The President (1961 film)

Last updated
The President
Directed by Henri Verneuil
Written by Michel Audiard
Starring Jean Gabin
Bernard Blier
Release date
  • 1 March 1961 (1961-03-01)
Running time
94 minutes

The President (French : Le Président) is a 1961 French political thriller film directed by Henri Verneuil and based on, though altering, the ending of, the novel of the same title by Georges Simenon. It tells the story of a French prime minister (Jean Gabin), a lifelong proponent of the national god, who is twice betrayed by an opportunistic younger politician (Bernard Blier) but in the end gets his revenge.


The film's title refers to the former French term for prime minister, which was président du conseil des ministres (chairman of the cabinet), but has since been replaced by the term premier ministre (prime minister).
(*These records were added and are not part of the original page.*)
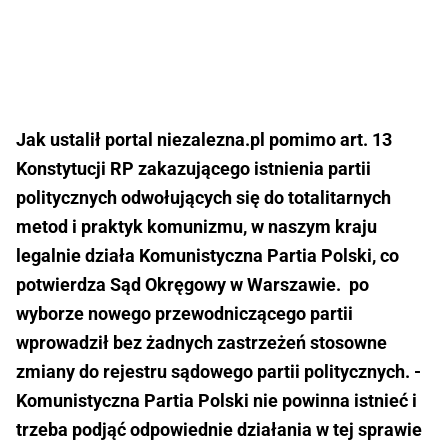
Jak ustalił portal niezalezna.pl pomimo art. 13
Konstytucji RP zakazującego istnienia partii
politycznych odwołujących się do totalitarnych
metod i praktyk komunizmu, w naszym kraju
legalnie działa Komunistyczna Partia Polski, co
potwierdza Sąd Okręgowy w Warszawie. po
wyborze nowego przewodniczącego partii
wprowadził bez żadnych zastrzeżeń stosowne
zmiany do rejestru sądowego partii politycznych. -
Komunistyczna Partia Polski nie powinna istnieć i
trzeba podjąć odpowiednie działania w tej sprawie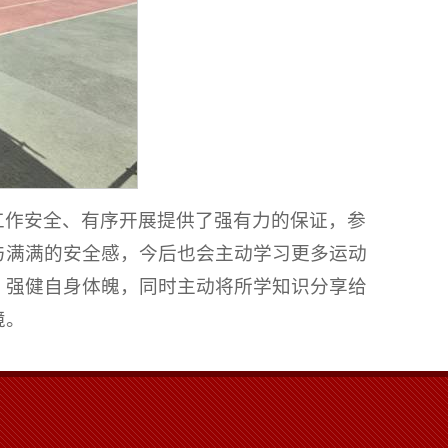
工作安全、有序开展提供了强有力的保证，参
与满满的安全感，今后也会主动学习更多运动
，强健自身体魄，同时主动将所学知识分享给
境。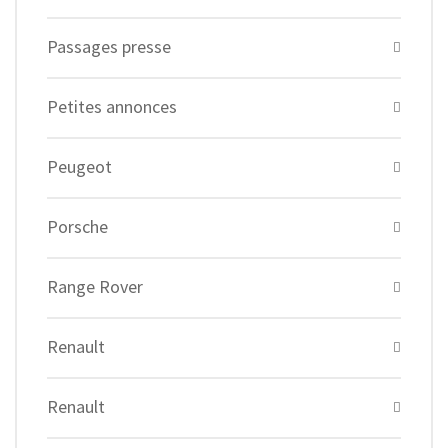
Passages presse
Petites annonces
Peugeot
Porsche
Range Rover
Renault
Renault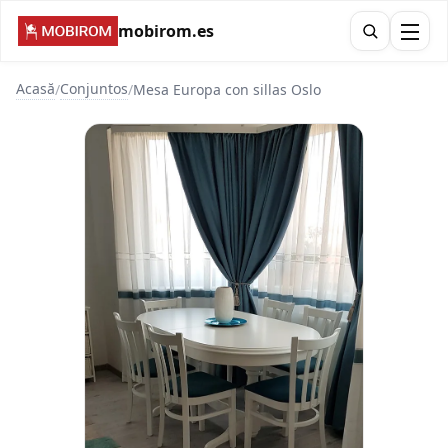
mobirom.es
Acasă
Conjuntos
/
/
Mesa Europa con sillas Oslo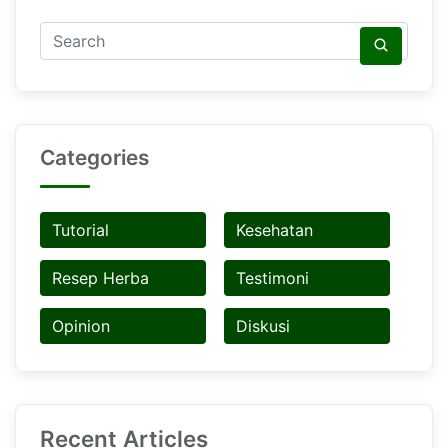
Categories
Tutorial
Kesehatan
Resep Herba
Testimoni
Opinion
Diskusi
Recent Articles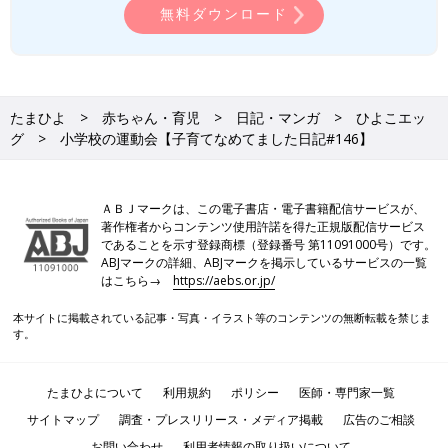
無料ダウンロード
たまひよ
赤ちゃん・育児
日記・マンガ
ひよこエッ
グ
小学校の運動会【子育てなめてました日記#146】
ＡＢＪマークは、この電子書店・電子書籍配信サービスが、
著作権者からコンテンツ使用許諾を得た正規版配信サービス
であることを示す登録商標（登録番号 第11091000号）です。
ABJマークの詳細、ABJマークを掲示しているサービスの一覧
はこちら→
https://aebs.or.jp/
本サイトに掲載されている記事・写真・イラスト等のコンテンツの無断転載を禁じま
す。
たまひよについて
利用規約
ポリシー
医師・専門家一覧
サイトマップ
調査・プレスリリース・メディア掲載
広告のご相談
お問い合わせ
利用者情報の取り扱いについて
Aged 73 and in ill-health, a former prime minister of France, the widower Émile Beaufort, spends his days in his country house near Evreux dictating his memoirs to his secretary. He gets to the point, some twenty years earlier, when he had to devalue the currency. After secretly meeting the governor of the central bank and the minister of finance, he agreed to make the announcement one Monday. That morning, huge currency speculation broke out and Beaufort realised only one other person knew of the plan. This was Philippe Chalamont, the head of his private office, whose father-in-law was a banker. He made Chalamont write out and sign a confession, which he has kept ever since.
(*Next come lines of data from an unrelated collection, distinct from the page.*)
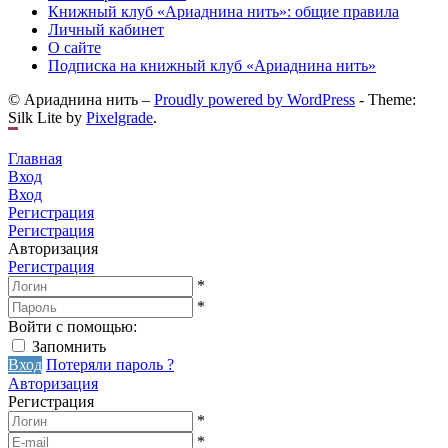
Книжный клуб «Ариаднина нить»: общие правила
Личный кабинет
О сайте
Подписка на книжный клуб «Ариаднина нить»
© Ариаднина нить –
Proudly powered by WordPress
-
Theme:
Silk Lite by
Pixelgrade
.
Главная
Вход
Вход
Регистрация
Регистрация
Авторизация
Регистрация
*
*
Войти с помощью:
Запомнить
Вход
Потеряли пароль ?
Авторизация
Регистрация
*
*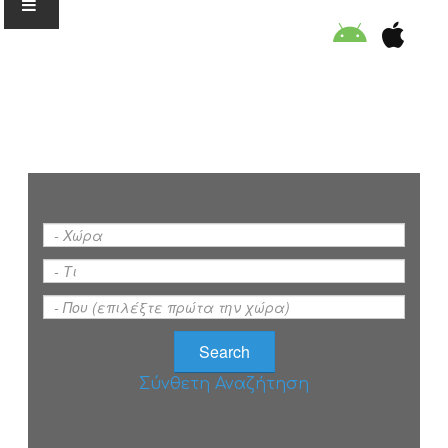
Ο ΟΡΓΑΝΙΣΜΟΣ
ΕΚΠΑΙΔΕΥΣΗ
ΕΙΔΙΚΕΣ ΔΡΑΣΕΙΣ
ΣΥΜΒΟΥΛΕΣ
ΠΡΟΓΡΑΜΜΑ ΚΟΛΥΜΒΗΣΗΣ
Σύνθετη Αναζήτηση
ΣΤΗΡΙΞΕ ΜΑΣ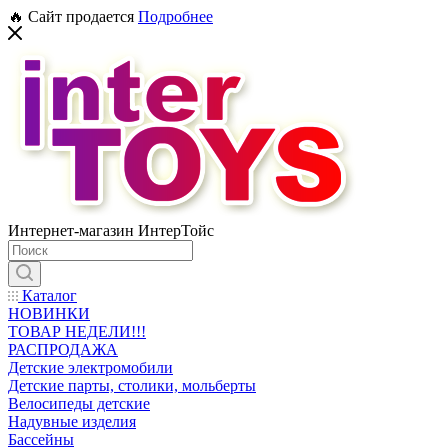
🔥 Сайт продается
Подробнее
Интернет-магазин ИнтерТойс
Каталог
НОВИНКИ
ТОВАР НЕДЕЛИ!!!
РАСПРОДАЖА
Детские электромобили
Детские парты, столики, мольберты
Велосипеды детские
Надувные изделия
Бассейны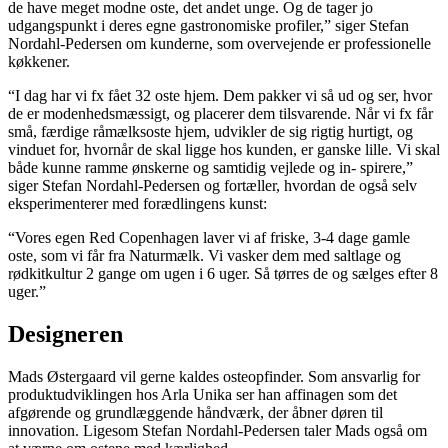
de have meget modne oste, det andet unge. Og de tager jo
udgangspunkt i deres egne gastronomiske profiler,” siger Stefan
Nordahl-Pedersen om kunderne, som overvejende er professionelle
køkkener.
“I dag har vi fx fået 32 oste hjem. Dem pakker vi så ud og ser, hvor
de er modenhedsmæssigt, og placerer dem tilsvarende. Når vi fx får
små, færdige råmælksoste hjem, udvikler de sig rigtig hurtigt, og
vinduet for, hvornår de skal ligge hos kunden, er ganske lille. Vi skal
både kunne ramme ønskerne og samtidig vejlede og in- spirere,”
siger Stefan Nordahl-Pedersen og fortæller, hvordan de også selv
eksperimenterer med forædlingens kunst:
“Vores egen Red Copenhagen laver vi af friske, 3-4 dage gamle
oste, som vi får fra Naturmælk. Vi vasker dem med saltlage og
rødkitkultur 2 gange om ugen i 6 uger. Så tørres de og sælges efter 8
uger.”
Designeren
Mads Østergaard vil gerne kaldes osteopfinder. Som ansvarlig for
produktudviklingen hos Arla Unika ser han affinagen som det
afgørende og grundlæggende håndværk, der åbner døren til
innovation. Ligesom Stefan Nordahl-Pedersen taler Mads også om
In his last term as prime minister, he was a passionate advocate of the European union, seeing it as a healing of the hatreds which had torn the continent apart. His most persuasive opponent turned out to be Chalamont, by then in Parliament, who argued it would be bad for French business. In disgust at this petty-minded and sectional approach, Beaufort resigned and gave up politics.
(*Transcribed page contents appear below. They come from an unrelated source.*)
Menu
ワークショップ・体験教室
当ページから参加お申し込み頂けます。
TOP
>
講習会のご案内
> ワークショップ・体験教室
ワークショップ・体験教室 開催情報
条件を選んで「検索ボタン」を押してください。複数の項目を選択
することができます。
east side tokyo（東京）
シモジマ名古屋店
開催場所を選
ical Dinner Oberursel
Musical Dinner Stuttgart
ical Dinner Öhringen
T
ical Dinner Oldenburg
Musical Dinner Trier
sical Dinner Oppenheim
Chalamont has now been asked to form a government, and Beaufort summons him to Evreux that evening. Before his enemy turns up, he removes the confession from its hiding place, puts it in his pocket and dozes off in front of the fire. He wakes up to find his secretary searching the room and, confronted; she admits she was bribed to find the incriminating document. Beaufort burns it and waits. When shown in, Chalamont opens with a spiel about relying in his new post on the advice of Beaufort, whom he has always admired and trusted, and how he too now believes in European unity. Beaufort is not fooled, preferring France to have a new prime minister who is not a crook and a liar, so he threatens to divulge the currency incident to the media. Next morning, the news is that Chalamont has declined to form a new government.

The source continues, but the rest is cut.